Exercise brief: The response must consist of the lines below from the one with "每個人都需要在婚姻這條路上探索和成長。倘若能在進入婚姻" through the one with "書籍即可開始離線閱讀。", exactly as they appear and with both ends kept.

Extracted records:
--- START ---
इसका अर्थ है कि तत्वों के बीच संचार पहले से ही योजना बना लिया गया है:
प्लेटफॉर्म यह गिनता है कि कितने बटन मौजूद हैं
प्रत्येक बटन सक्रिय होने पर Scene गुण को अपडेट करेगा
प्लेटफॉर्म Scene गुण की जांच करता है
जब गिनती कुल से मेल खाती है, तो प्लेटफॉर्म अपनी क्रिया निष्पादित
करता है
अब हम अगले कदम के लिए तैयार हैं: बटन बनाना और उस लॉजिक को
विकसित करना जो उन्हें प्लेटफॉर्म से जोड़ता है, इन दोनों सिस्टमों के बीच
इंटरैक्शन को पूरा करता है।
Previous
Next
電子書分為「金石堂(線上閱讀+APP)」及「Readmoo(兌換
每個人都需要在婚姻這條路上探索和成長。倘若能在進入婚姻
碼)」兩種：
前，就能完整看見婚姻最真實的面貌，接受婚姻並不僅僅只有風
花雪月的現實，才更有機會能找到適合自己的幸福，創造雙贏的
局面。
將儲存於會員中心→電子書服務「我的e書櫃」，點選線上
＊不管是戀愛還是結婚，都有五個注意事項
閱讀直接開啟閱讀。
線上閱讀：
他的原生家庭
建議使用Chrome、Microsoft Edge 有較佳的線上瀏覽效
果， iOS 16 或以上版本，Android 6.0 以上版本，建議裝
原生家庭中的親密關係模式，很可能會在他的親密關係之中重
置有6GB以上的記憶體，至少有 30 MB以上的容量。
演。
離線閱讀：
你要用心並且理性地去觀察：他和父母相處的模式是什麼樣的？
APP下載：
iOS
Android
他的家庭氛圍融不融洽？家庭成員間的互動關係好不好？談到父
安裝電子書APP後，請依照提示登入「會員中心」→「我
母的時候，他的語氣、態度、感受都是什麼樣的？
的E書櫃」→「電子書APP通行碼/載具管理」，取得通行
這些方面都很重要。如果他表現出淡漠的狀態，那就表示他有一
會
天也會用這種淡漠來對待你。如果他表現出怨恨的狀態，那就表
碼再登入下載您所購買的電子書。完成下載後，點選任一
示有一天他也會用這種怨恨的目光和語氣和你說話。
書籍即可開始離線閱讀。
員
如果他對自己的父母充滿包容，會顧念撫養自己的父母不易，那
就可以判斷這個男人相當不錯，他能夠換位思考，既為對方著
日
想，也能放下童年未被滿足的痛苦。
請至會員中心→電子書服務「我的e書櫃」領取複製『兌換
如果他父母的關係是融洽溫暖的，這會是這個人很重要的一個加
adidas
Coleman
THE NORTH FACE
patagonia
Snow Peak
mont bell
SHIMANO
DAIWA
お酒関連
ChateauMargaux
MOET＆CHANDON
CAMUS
--- END ---
Worked solution:
每個人都需要在婚姻這條路上探索和成長。倘若能在進入婚姻
碼)」兩種：
前，就能完整看見婚姻最真實的面貌，接受婚姻並不僅僅只有風
花雪月的現實，才更有機會能找到適合自己的幸福，創造雙贏的
局面。
將儲存於會員中心→電子書服務「我的e書櫃」，點選線上
＊不管是戀愛還是結婚，都有五個注意事項
閱讀直接開啟閱讀。
線上閱讀：
他的原生家庭
建議使用Chrome、Microsoft Edge 有較佳的線上瀏覽效
果， iOS 16 或以上版本，Android 6.0 以上版本，建議裝
原生家庭中的親密關係模式，很可能會在他的親密關係之中重
置有6GB以上的記憶體，至少有 30 MB以上的容量。
演。
離線閱讀：
你要用心並且理性地去觀察：他和父母相處的模式是什麼樣的？
APP下載：
iOS
Android
他的家庭氛圍融不融洽？家庭成員間的互動關係好不好？談到父
安裝電子書APP後，請依照提示登入「會員中心」→「我
母的時候，他的語氣、態度、感受都是什麼樣的？
的E書櫃」→「電子書APP通行碼/載具管理」，取得通行
這些方面都很重要。如果他表現出淡漠的狀態，那就表示他有一
會
天也會用這種淡漠來對待你。如果他表現出怨恨的狀態，那就表
碼再登入下載您所購買的電子書。完成下載後，點選任一
示有一天他也會用這種怨恨的目光和語氣和你說話。
書籍即可開始離線閱讀。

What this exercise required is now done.